Márcia Lage
50emais
– Estamos falando com uma parede – resume o japonês de cabelos oxigenados, decepcionado com a falta de respostas para suas perguntas, na reunião da comunidade para se inteirar de um projeto de turismo, na reserva ambiental onde vivem.
A cena é a única que tem um tom de revolta no filme O Mal Não Existe – do diretor Hyuzuke Hamaguchi, de Drive My Car, Oscar de melhor filme estrangeiro em 2022. Com a mesma repetição lenta de imagens, poucas palavras e ênfase no jeito japonês de ser, o filme é uma denúncia contundente do impacto social provocado pelo avanço do turismo ecológico em todo o mundo.
O personagem loiro se destaca da plateia de japoneses aparentemente calmos e pacíficos, reagindo com raiva à ameaça que paira sobre eles. Os demais usam a tática do Tai Chi Chuan: gentileza e assertividade. Fazem uma série de ponderações que desnorteiam o casal enviado pela empresa para a assembleia e exigem a presença do dono do empreendimento, na próxima reunião , uma vez que só ele poderia dar as respostas corretas.

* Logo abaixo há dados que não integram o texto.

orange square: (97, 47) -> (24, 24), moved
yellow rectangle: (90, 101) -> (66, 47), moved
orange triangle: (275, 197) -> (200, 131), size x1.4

A jogada fica clara na sequência. De um lado, o casal descobre que está sendo usado como marionete para vender um empreendimento que não tem nenhum estudo sobre o impacto que pode causar à comunidade; de outro, o dono do empreendimento que deseja apenas ficar rico com um projeto governamental pós-pandemia, para conectar mais gente à natureza; e, por último, a comunidade pacata, totalmente integrada àquela pequena floresta de pinheiros e carvalhos, nascentes d’água e cervos, vendo seu mundo ruir da noite para o dia.

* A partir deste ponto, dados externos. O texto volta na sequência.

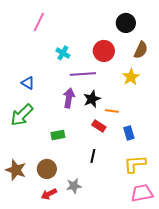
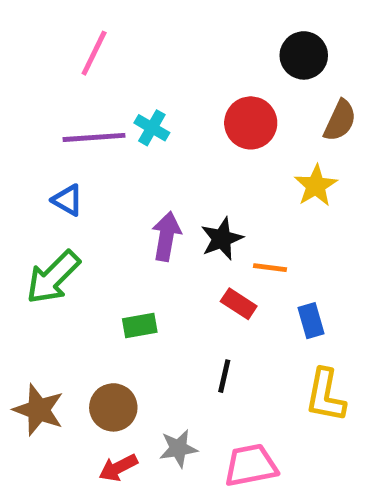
purple line: (83, 74) -> (94, 137), moved
yellow L-shape: (135, 164) -> (325, 395), turned -75
pink trapezoid: (142, 193) -> (251, 465), moved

O título do filme é uma ironia e permite leitura dupla: para a comunidade, o mal, de fato, não existe. Os cervos podem atacar se provocados, mas como são deixados em paz em seus espaços, convivem em harmonia com os poucos habitantes da floresta.
Veja o trailer:
A água é pura e coletada com reverência pelo único restaurante do vilarejo, que também usa, com parcimônia, o Wasabi selvagem que brota à sombra das árvores, para dar gosto ancestral aos seus pratos.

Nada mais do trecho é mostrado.